Officials from the Energy, Defense and State departments provided the Senate Foreign Relations Committee with an update on the implementation of the U.S.-Russian pact, commonly known as the New START treaty, reducing both sides' nuclear warhead limit to 1,550.
The Senate ratified the treaty in December 2010 after weeks of contentious debate and assurances from Obama that he would provide robust funding to modernize the remaining nuclear weapons. Republicans said that 1 1/2 years later they see little evidence of any commitment.
"It seems like things are being slow-walked," said Sen. Bob Corker, R-Tenn. "And I almost wonder whether as the president is announcing further reductions, the reason that much of the modernization is being slow-walked is that there's no intention to follow through, and they actually hope to come up with more reductions so that much of the modernization that we're talking about does not have to take place."
Sen. Johnny Isakson, R-Ga., alluded to Obama's comments in March when an open microphone caught him telling then Russian President Dmitry Medvedev that he would have more room to negotiate after the November election.

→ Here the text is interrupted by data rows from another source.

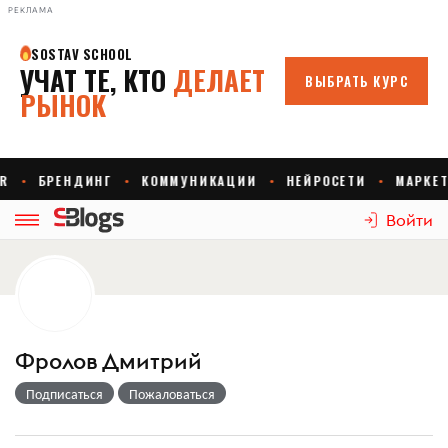
РЕКЛАМА
Войти
Фролов Дмитрий
Подписаться
Пожаловаться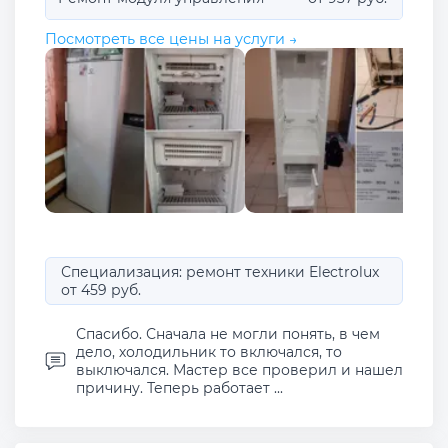
Посмотреть все цены на услуги →
Специализация: ремонт техники Electrolux
от 459 руб.
Спасибо. Сначала не могли понять, в чем
дело, холодильник то включался, то
выключался. Мастер все проверил и нашел
причину. Теперь работает ...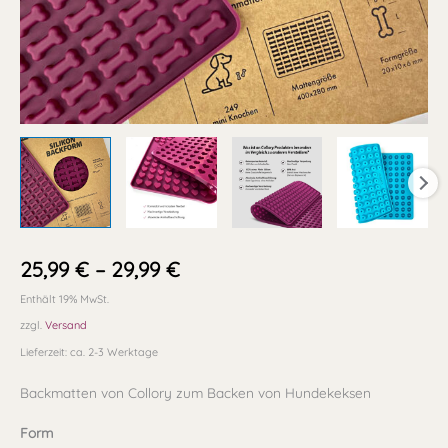
25,99
€
–
29,99
€
Enthält 19% MwSt.
zzgl.
Versand
Lieferzeit: ca. 2-3 Werktage
Backmatten von Collory zum Backen von Hundekeksen
Form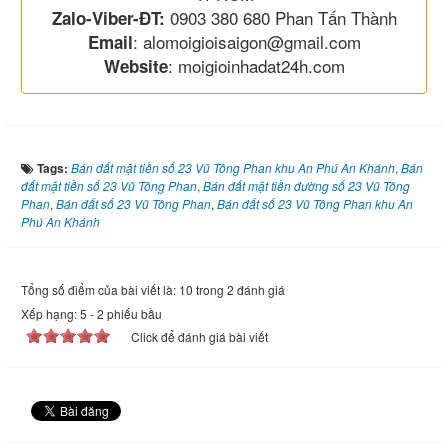
0903 380 680 Phan Tấn Thành
Zalo-Viber-ĐT:
: alomoigioisaigon@gmail.com
Email
: moigioinhadat24h.com
Website
Tags:
Bán đất mặt tiền số 23 Vũ Tông Phan khu An Phú An Khánh
,
Bán
đất mặt tiền số 23 Vũ Tông Phan
,
Bán đất mặt tiền đường số 23 Vũ Tông
Phan
,
Bán đất số 23 Vũ Tông Phan
,
Bán đất số 23 Vũ Tông Phan khu An
Phú An Khánh
Tổng số điểm của bài viết là: 10 trong 2 đánh giá
Xếp hạng:
5
-
2
phiếu bầu
Click để đánh giá bài viết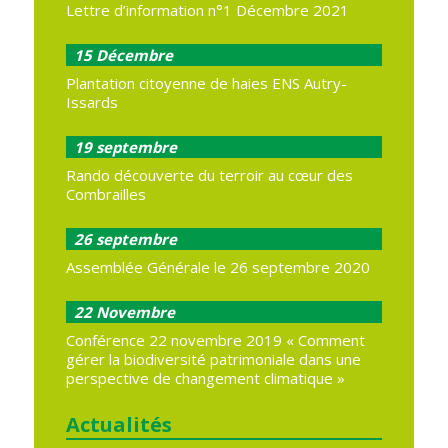
Lettre d’information n°1 Décembre 2021
15
Décembre
Plantation citoyenne de haies ENS Autry-
Issards
19
septembre
Rando découverte du terroir au cœur des
Combrailles
26
septembre
Assemblée Générale le 26 septembre 2020
22
Novembre
Conférence 22 novembre 2019 « Comment
gérer la biodiversité patrimoniale dans une
perspective de changement climatique »
Actualités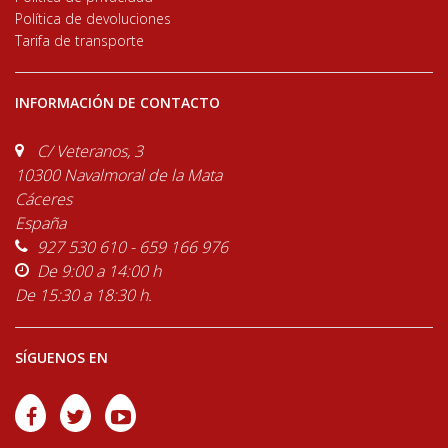
Política de devoluciones
Tarifa de transporte
INFORMACIÓN DE CONTACTO
C/ Veteranos, 3
10300 Navalmoral de la Mata
Cáceres
España
927 530 610 - 659 166 976
De 9:00 a 14:00 h
De 15:30 a 18:30 h.
SÍGUENOS EN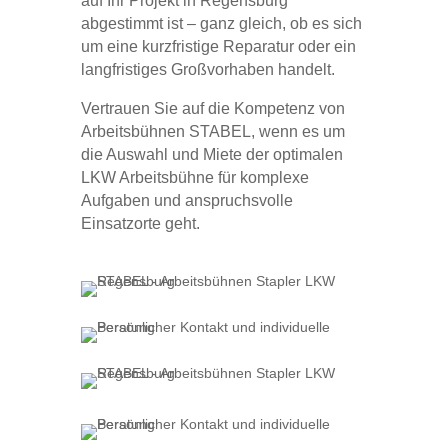
auf Ihr Projekt in Regensburg
abgestimmt ist – ganz gleich, ob es sich
um eine kurzfristige Reparatur oder ein
langfristiges Großvorhaben handelt.
Vertrauen Sie auf die Kompetenz von
Arbeitsbühnen STABEL, wenn es um
die Auswahl und Miete der optimalen
LKW Arbeitsbühne für komplexe
Aufgaben und anspruchsvolle
Einsatzorte geht.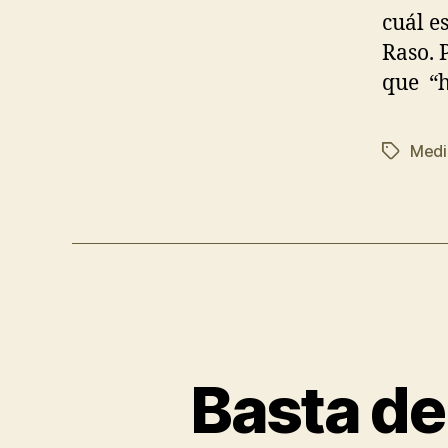
cuál e
Raso. 
que “
Medi
Basta de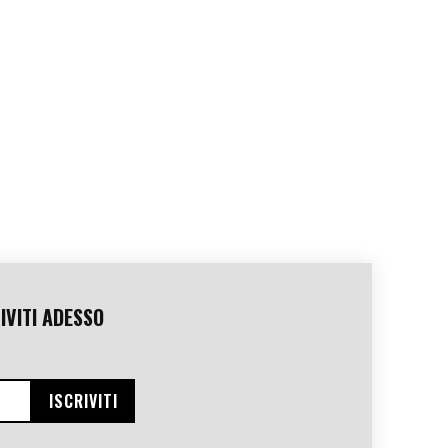
IVITI ADESSO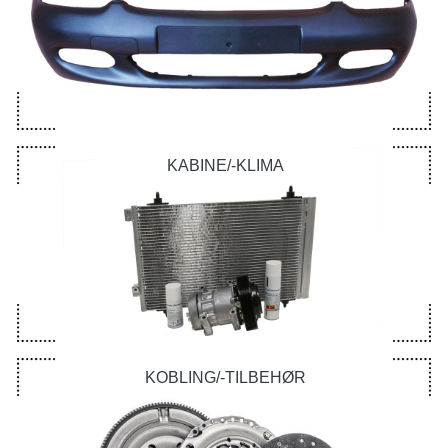
KABINE/-KLIMA
KOBLING/-TILBEHØR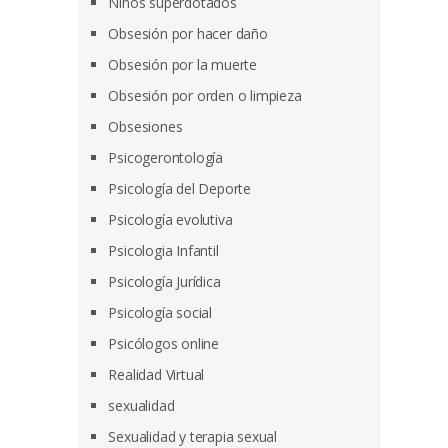
Niños superdotados
Obsesión por hacer daño
Obsesión por la muerte
Obsesión por orden o limpieza
Obsesiones
Psicogerontología
Psicología del Deporte
Psicología evolutiva
Psicologia Infantil
Psicología Jurídica
Psicología social
Psicólogos online
Realidad Virtual
sexualidad
Sexualidad y terapia sexual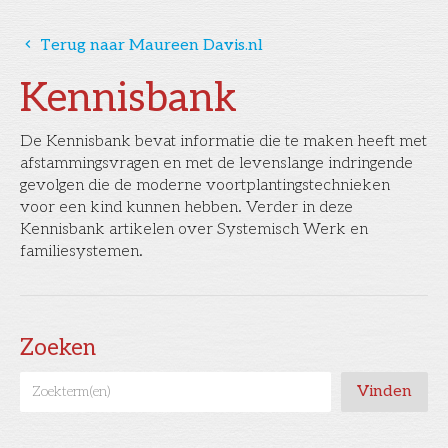
󰅁
Terug naar Maureen Davis.nl
Kennisbank
De Kennisbank bevat informatie die te maken heeft met
afstammingsvragen en met de levenslange indringende
gevolgen die de moderne voortplantingstechnieken
voor een kind kunnen hebben. Verder in deze
Kennisbank artikelen over Systemisch Werk en
familiesystemen.
Zoeken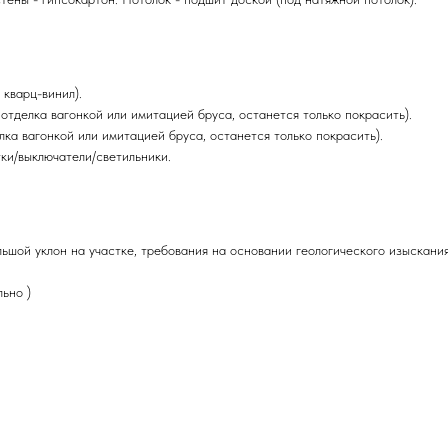
 кварц-винил).
отделка вагонкой или имитацией бруса, останется только покрасить).
ка вагонкой или имитацией бруса, останется только покрасить).
тки/выключатели/светильники.
ьшой уклон на участке, требования на основании геологического изыскания
ьно )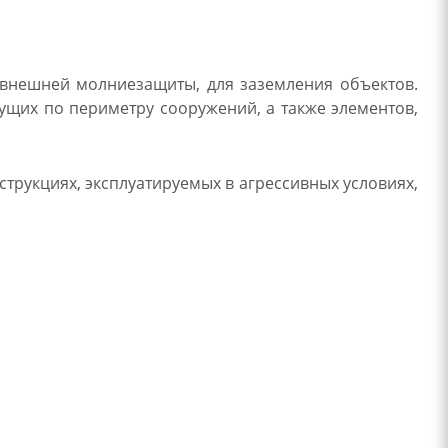
 внешней молниезащиты, для заземления объектов.
ущих по периметру сооружений, а также элементов,
трукциях, эксплуатируемых в агрессивных условиях,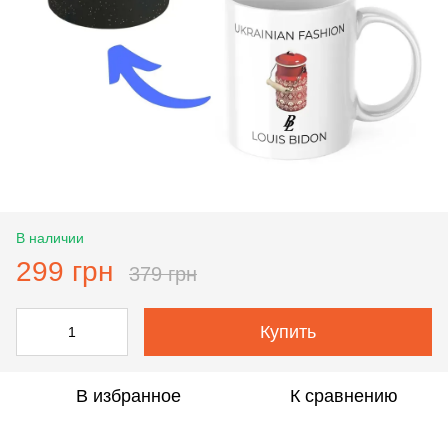
В наличии
299 грн
379 грн
Купить
В избранное
К сравнению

"I really need to understand the president's remarks to Dmitry Medvedev a few months ago when behind his hand when he thought the mike was off he said, `Let us get this election behind us and I'll be more flexible.' I understood that statement to be in reference to missile defense, but I don't totally know," Isakson said. "But we cannot afford to be in the business we are in on this committee or as a country and be counting on one representation for meeting commitments while on the other hand we're seeing a wink and a nod to the other side."
Thomas D'Agostino of the Energy Department told the panel that the administration is making significant investments, working to improve 80 percent of the stockpile. He also said they are focused on infrastructure.
"It's about spending the dollars wisely and doing it in a way that we can ensure that the taxpayers are getting what they need and we continue to support the stockpile and get that done," D'Agostino told the panel.
In its 2012 budget, the administration requested $7.6 billion for the 10-year modernization plan, an amount welcomed by Republicans. But GOP lawmakers said the administration did little to make its case for the request, didn't resist when Congress cut the amount and now are content with the lower amounts as a threshold. The final spending bill for 2012 provided $7.2 billion.
An updated report to the annual defense bill recommended $7.9 billion for the fiscal year beginning Oct. 1. The administration requested $7.6 billion.
"They put no effort whatsoever into trying to make that happen. None. Zero," Corker said in an interview.
The administration officials rejected the criticism and dismissed suggestions that the open-mike conversation involving Obama and Medvedev amounted to a secret deal to undermine missile defense.
Rose Gottemoeller of the State Department said the treaty will leave the United States and Russia with the lowest number of deployed nuclear warheads since the 1950s, the first full decade of the nuclear age. She said it has led to 25 short-notice inspections of missiles, bomber bases, facilities and test ranges.